Escalating to Deescalate? Why Turkey Is Targeting Syria’s Army

Escalating to Deescalate? Why Turkey Is Targeting Syria’s Army
People inspect damaged buildings following three airstrikes allegedly carried out by Russian warplanes targeting the Shami Hospital in rebel-held Idlib province, Syria, Jan. 30, 2020 (DPA photo by Anas Alkharboutli via AP Images).

For the first time in Syria’s nine-year war, the Turkish military this week launched direct attacks on the Syrian army. President Recep Tayyip Erdogan said Monday that he ordered howitzers and F-16 fighter jets to hit President Bashar al-Assad’s forces near the Turkish border in response to the killing of eight Turkish soldiers in Idlib province in northwestern Syria.

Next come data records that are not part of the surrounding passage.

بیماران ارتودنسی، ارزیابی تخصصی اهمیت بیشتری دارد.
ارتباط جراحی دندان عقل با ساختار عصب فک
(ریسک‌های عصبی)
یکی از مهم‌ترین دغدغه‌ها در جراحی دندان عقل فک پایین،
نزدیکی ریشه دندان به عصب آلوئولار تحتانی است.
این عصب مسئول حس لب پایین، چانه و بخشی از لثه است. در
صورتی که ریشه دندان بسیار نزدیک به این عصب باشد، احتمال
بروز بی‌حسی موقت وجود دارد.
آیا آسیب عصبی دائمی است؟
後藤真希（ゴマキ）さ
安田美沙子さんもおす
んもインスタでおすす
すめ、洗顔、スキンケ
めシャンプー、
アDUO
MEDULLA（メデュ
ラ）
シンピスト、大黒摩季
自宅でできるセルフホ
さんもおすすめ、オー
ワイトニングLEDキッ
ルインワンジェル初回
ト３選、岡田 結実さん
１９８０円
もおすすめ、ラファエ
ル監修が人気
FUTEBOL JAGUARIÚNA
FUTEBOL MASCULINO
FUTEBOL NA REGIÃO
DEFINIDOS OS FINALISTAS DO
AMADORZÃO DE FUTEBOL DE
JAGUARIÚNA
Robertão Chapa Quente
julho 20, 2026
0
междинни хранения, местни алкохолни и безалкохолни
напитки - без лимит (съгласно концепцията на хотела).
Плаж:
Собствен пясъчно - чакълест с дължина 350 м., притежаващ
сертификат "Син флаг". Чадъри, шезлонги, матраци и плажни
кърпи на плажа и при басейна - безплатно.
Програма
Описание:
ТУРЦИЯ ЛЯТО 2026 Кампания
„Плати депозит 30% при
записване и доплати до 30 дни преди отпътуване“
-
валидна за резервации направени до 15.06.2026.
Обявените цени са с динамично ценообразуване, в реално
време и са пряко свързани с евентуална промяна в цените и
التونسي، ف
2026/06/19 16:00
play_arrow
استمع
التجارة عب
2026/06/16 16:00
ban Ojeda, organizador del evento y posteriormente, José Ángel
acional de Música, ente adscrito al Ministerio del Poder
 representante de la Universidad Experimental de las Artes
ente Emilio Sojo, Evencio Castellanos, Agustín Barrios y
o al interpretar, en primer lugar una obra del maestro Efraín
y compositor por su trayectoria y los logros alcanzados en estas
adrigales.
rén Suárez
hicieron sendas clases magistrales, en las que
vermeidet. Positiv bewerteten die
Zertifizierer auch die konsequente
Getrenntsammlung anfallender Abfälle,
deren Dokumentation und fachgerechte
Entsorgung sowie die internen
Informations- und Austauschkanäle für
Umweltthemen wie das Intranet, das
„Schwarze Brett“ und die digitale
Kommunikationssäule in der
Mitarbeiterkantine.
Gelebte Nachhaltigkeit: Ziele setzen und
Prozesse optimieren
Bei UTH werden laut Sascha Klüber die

“We are determined to continue our operations to ensure the safety of our country, our nation and our brothers in Idlib,” Erdogan warned. Turkey’s defense minister, Gen. Hulusi Akar, later claimed 76 Syrian soldiers were “neutralized” in attacks on more than 50 different targets in the area. The Assad government has not offered its own casualty figure, but the clashes have raised the stakes in a long and brutal battle over Idlib.

The Syrian civil war has calmed down considerably since the height of the violence from 2012 to 2016, with Assad’s government now back in control of most of the country. But not in Idlib, which remains controlled by Turkish-backed Islamists led by the jihadist group Hayat Tahrir al-Sham, formerly known as the Nusra Front. Intermittent negotiations between Russia, Turkey and Iran—all of which have forces in Syria—have contained the fighting in Idlib but never fully stopped it. After a period of relative calm in 2018, Assad’s Russian- and Iranian-backed forces went back on the offensive in Idlib last April. Turkish-Russian mediation secured another truce over the summer, but by the end of the year, the fighting was as bad as ever.